ILO L237: MERGERS AND ACQUISITIONS: AN INTERNATIONAL PERSPECTIVE
This seminar reviews the structuring, negotiation, and implementation of cross-border merger and acquisition transactions, taking into account applicable issues of international law, and national practice. The seminar discusses alternative forms of transaction structure and the underlying tax and legal considerations considered for choosing particular approaches. We will also analyze different forms of acquisition agreements, review the role and application of key transactional concepts, and analyze how they are addressed in the context of specific transactions. We will take the opportunity to review the typical areas of negotiation in the acquisition of private and public companies, and evaluate how those negotiations are affected by international regulatory, legal, and fiscal considerations. The seminar will review trends in deal terms drawing on recent transactions involving North American, European, and Asian companies. Not offered AY 2016-2017.
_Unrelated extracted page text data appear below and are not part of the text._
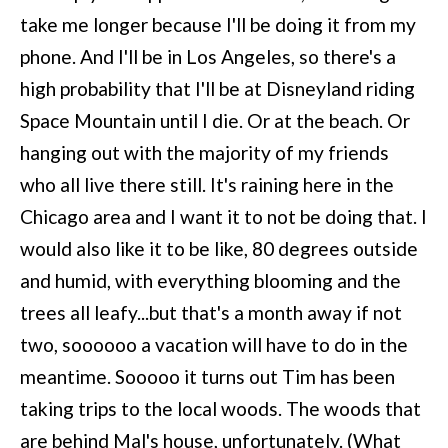
take me longer because I'll be doing it from my
phone. And I'll be in Los Angeles, so there's a
high probability that I'll be at Disneyland riding
Space Mountain until I die. Or at the beach. Or
hanging out with the majority of my friends
who all live there still. It's raining here in the
Chicago area and I want it to not be doing that. I
would also like it to be like, 80 degrees outside
and humid, with everything blooming and the
trees all leafy...but that's a month away if not
two, soooooo a vacation will have to do in the
meantime. Sooooo it turns out Tim has been
taking trips to the local woods. The woods that
are behind Mal's house, unfortunately. (What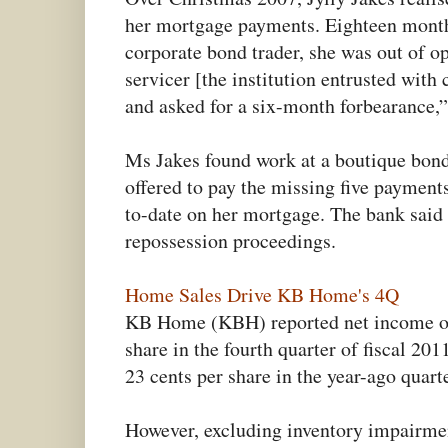
her mortgage payments. Eighteen months
corporate bond trader, she was out of o
servicer [the institution entrusted wit
and asked for a six-month forbearance,”
Ms Jakes found work at a boutique bond
offered to pay the missing five payment
to-date on her mortgage. The bank said
repossession proceedings.
Home Sales Drive KB Home's 4Q
KB Home (KBH) reported net income of 
share in the fourth quarter of fiscal 20
23 cents per share in the year-ago quarte
However, excluding inventory impairmen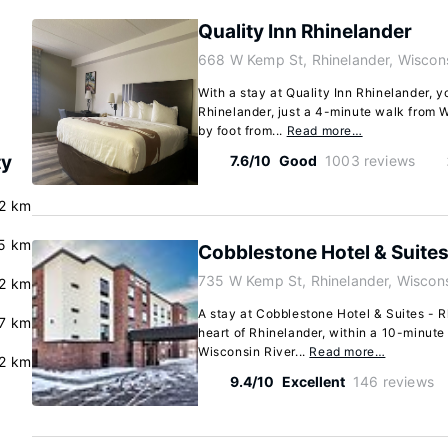
Quality Inn Rhinelander
668 W Kemp St, Rhinelander, Wiscon
With a stay at Quality Inn Rhinelander, yo
Rhinelander, just a 4-minute walk from 
by foot from...
Read more…
ty
7.6/10
Good
1003 reviews
2 km
5 km
Cobblestone Hotel & Suites
735 W Kemp St, Rhinelander, Wiscon
2 km
A stay at Cobblestone Hotel & Suites - R
7 km
heart of Rhinelander, within a 10-minute
Wisconsin River...
Read more…
2 km
9.4/10
Excellent
146 reviews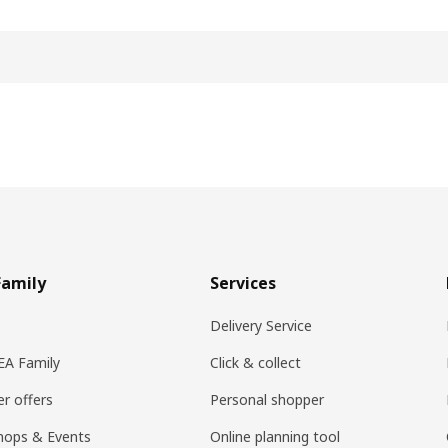
Family
Services
Delivery Service
KEA Family
Click & collect
r offers
Personal shopper
hops & Events
Online planning tool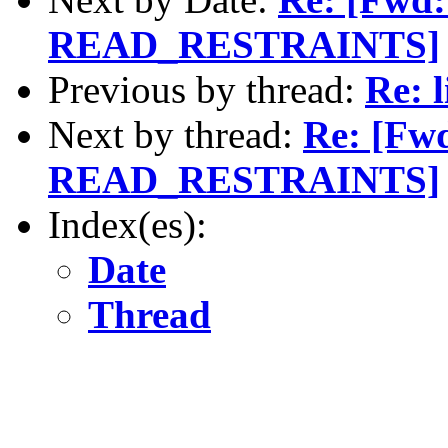
READ_RESTRAINTS]
Previous by thread:
Re: 
Next by thread:
Re: [Fwd
READ_RESTRAINTS]
Index(es):
Date
Thread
ILO L240: LEGAL AND INSTITUTIONAL ASPECTS OF INTERNATIONAL TRADE
This course examines the law of international trade in goods and services, focusing principally on the law of the World Trade Organization and its General Agreement on Tariffs and Trade, as well as on the foreign trade law of the United States. This sector of international law includes specialized negotiation and dispute settlement processes, as well as particular types of rules, restraining national restrictions on trade. These rules address tariff and non-tariff barriers, discrimination, regionalism, anti-dumping duties, countervailing duties and safeguards measures. This course will pay particular attention to how this legal system manages various facets of globalization.
ILO L250: LAW AND DEVELOPMENT
This seminar examines the role of law and legal systems in the economic and social development of developing nations, emerging markets, and countries in transition. It explores how law may both inhibit and foster change and the ways that legal institutions may be organized to achieve national goals. It first considers the nature of law, the nature of development, and the theoretical relationships of law to the development process. It then explores the links between law and development through case studies on land tenure, foreign investment, environment, governance, constitutionalism, corruption, judicial reform, enterprise organization, and the rule of law.
ILO L262: FOREIGN RELATIONS AND NATIONAL SECURITY LAW
This course deals with the intersection of international law and United States constitutional law, focusing upon the separation of powers doctrine and the allocation of decision-making authority, international law as part of United States law, treaties and other international agreements, the war power and terrorism, the appropriations power, federalism, the role of the courts, and current national security issues. Open to students who have completed L200 or its equivalent, or with permission of the instructor.
ILO LXXXM: SELECTED ISSUES IN LAW OF THE SEA
ILO 300-399: INDEPENDENT STUDY
Directed reading and research for credit, providing an opportunity for qualified students to pursue the study of particular problems within the discipline of International Law and Organizations under the personal guidance of a member of faculty. The course may be assigned to a Field of Study according to the topic selected. By consent of the professor and petition.
ILO 400: READING AND RESEARCH
Noncredit directed reading and research in preparation for PhD comprehensive examination or dissertation research and writing on the subjects within this division. By consent of the professor.